Even more interesting is Rainbow Noise’s decision to employ rap’s problematic will-to-power aggression, choosing to flip it rather than get rid of it altogether. Much of the song mines one of hip-hop’s well-worn topics — mackin’ bitches — and so some sense it’s part of the “problem,” but that’s actually pretty refreshing. The song isn’t obsessed with playing nice or towing a party line. There’s a spousal abuse punch line in that “Dyke Turner” aside and a sexually violent metaphor (“I got eight bars to verbally rape those that hate”). Rap has always suffered at the hands of political correctness, with every offended group making demands, but Rainbow Noise, who seem like progressive liberal’s wet dream, wisely waste no time entering the political correctness vortex. And because of that, they end up being far more significant.

One excited Tumblr-er, upon viewing the “Imma Homo” video, commented “fock [sic] Born This Way, this is the gay anthem.” Gaga’s hit, as well-intentioned and wrong-headed as, say, Elvis Presley’s “In The Ghetto,” firmly aligns gay empowerment with the kind of all-inclusive self-help pop to which anybody can fist-pump. “Imma Homo” reveals it to be fairly toothless.

Rainbow Noise arrive at an interesting transitional moment for hip-hop. Kanye West and Lil Wayne, the two most important rappers of the past ten years, have addressed homophobia in interesting ways. Kanye rather infamously spoke out against it from the stage and in interviews, while Lil Wayne’s refusal to apologize for, or even explain, his mouth-kisses with label honcho/father figure Birdman (from Wayne’s “We Takin’ Over” freestyle: “Damn right I kiss my daddy”) is quite bold. Neither stance has altered the rappers’ careers much at all. If anything, they’ve been given too little notice for their actions.

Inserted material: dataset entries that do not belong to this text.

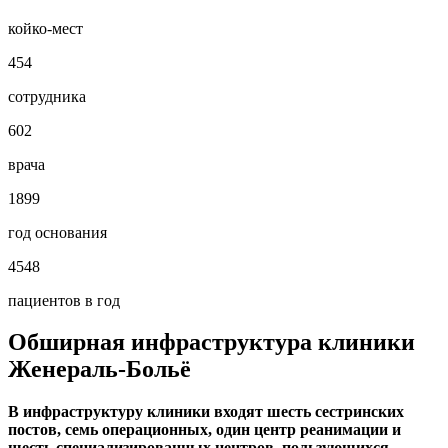
койко-мест
454
сотрудника
602
врача
1899
год основания
4548
пациентов в год
Обширная инфраструктура клиники
Женераль-Больё
В инфраструктуру клиники входят шесть сестринских
постов, семь операционных, один центр реанимации и
шесть специализированных центров, пользующихся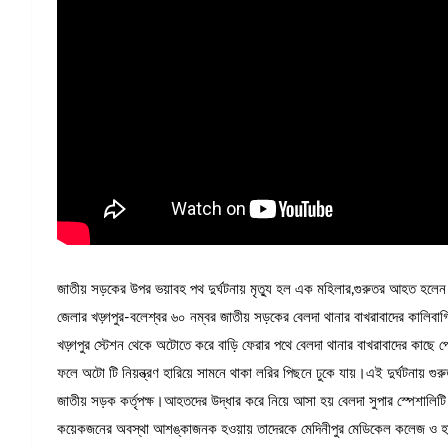
জাতীয় সড়কের উপর ভয়াবহ পথ দুর্ঘটনায় মৃত্যু হল এক মহিলার,গুরুতর আহত হলেন গা
জেলার খড়্গপুর-বলেশ্বর ৬০ নম্বর জাতীয় সড়কের বেলদা থানার বাখরাবাদের কালিবাগি
খড়্গপুর স্টেশন থেকে অটোতে করে বাড়ি ফেরার পথে বেলদা থানার বাখরাবাদের কাছে প
ফলে অটো টি নিয়ন্ত্রণ হারিয়ে সামনে থাকা লরির পিছনে ঢুকে যায়।এই দুর্ঘটনায়
জাতীয় সড়ক কর্তৃপক্ষ।আহতদের উদ্ধার করে নিয়ে আসা হয় বেলদা সুপার স্পেশাল
কয়েকজনের অবস্থা আশঙ্কাজনক হওয়ায় তাদেরকে মেদিনীপুর মেডিকেল কলেজ ও হাসপ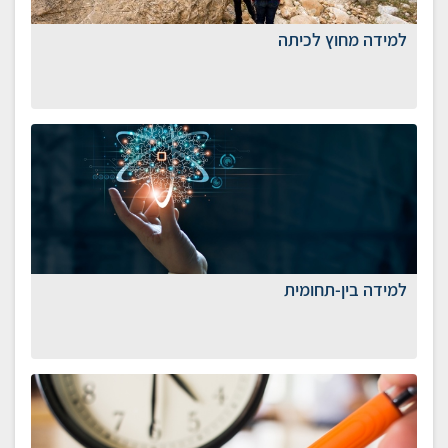
​למידה מחוץ לכיתה
למידה בין-תחומית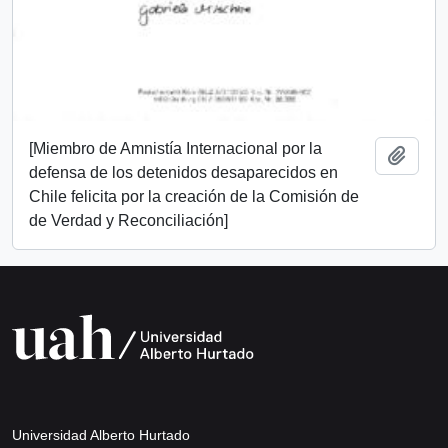
[Miembro de Amnistía Internacional por la
Añadi
defensa de los detenidos desaparecidos en
Chile felicita por la creación de la Comisión de
de Verdad y Reconciliación]
Universidad Alberto Hurtado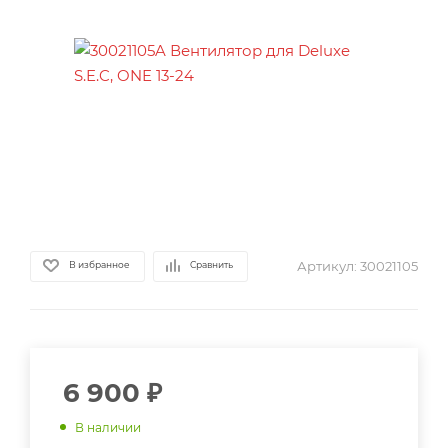
Артикул:
30021105
В избранное
Сравнить
6 900
₽
В наличии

Rap’s also currently caught in the middle of an endless loop of hype about Odd Future, whose rape and faggot jokes confound the sensitivities of many listeners. The recent Billboard cover story on the group (who owe a great deal to Kanye and Wayne, though they’d probably never admit it), mentions the homosexuality of Odd Future’s female producer/engineer/live DJ Syd tha Kyd. Though this doesn’t negate the group’s homophobic and sexually violent jokes, it does suggest a slightly shifting, though ultimately still immature, approach to one of hip-hop’s most loaded issues.

Like Odd Future, Rainbow Noise is a group of young, not-so-P.C. iconoclasts who derive much of their appeal from rap’s raw, visceral fuck-it-all and fuck-y’all fun. Rainbow Noise however, could very well focus that chaos into a burgeoning pocket of youth rap that is significantly less caught up with sexual orientation. Oddball Lil B, meanwhile, is focused on destroying every expectation for a rapper, and that includes playing provocateur, calling himself a “pretty bitch,” a “fag,” and a “lesbian.” In a Complex interview, he declares “respect” for the gay community. Without Kanye’s baby-step statements, this couldn’t have happened.

Rap has always had its tolerant subversives — Houston thugs like Z-Ro and the late Pimp C have pro-gay verses, and maybe there’s even something substantial behind Nicki Minaj’s bisexual chic. But the combined influence of Kanye and Wayne on the next rap generation (kids around 20 years old or so, like Odd Future and Lil B), who are growing up far less uptight about homosexuality, is incalculable. Though “Imma Homo” is an isolated example, and Rainbow Noise have released only one song that’s gone quasi-viral, there just might be a place in hip-hop for them after all.